> [EXTRACTED INFORMATION]
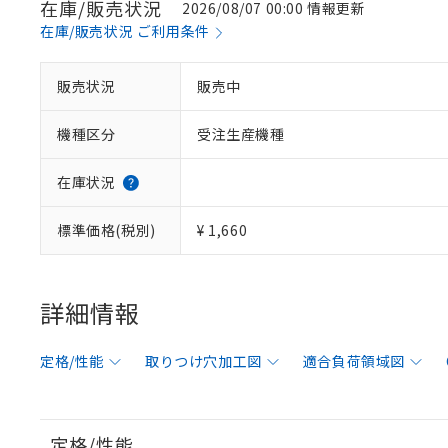
在庫/販売状況
2026/08/07 00:00 情報更新
在庫/販売状況 ご利用条件
販売状況
販売中
機種区分
受注生産機種
在庫状況
標準価格(税別)
¥ 1,660
詳細情報
定格/性能
取りつけ穴加工図
適合負荷領域図
定格/性能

> [PROMPT] Reproduce each line of the records above, exactly and without pictures.

> [WRITTEN RESPONSE]
在庫/販売状況
2026/08/07 00:00 情報更新
在庫/販売状況 ご利用条件
販売状況
販売中
機種区分
受注生産機種
在庫状況
標準価格(税別)
¥ 1,660
詳細情報
定格/性能
取りつけ穴加工図
適合負荷領域図
定格/性能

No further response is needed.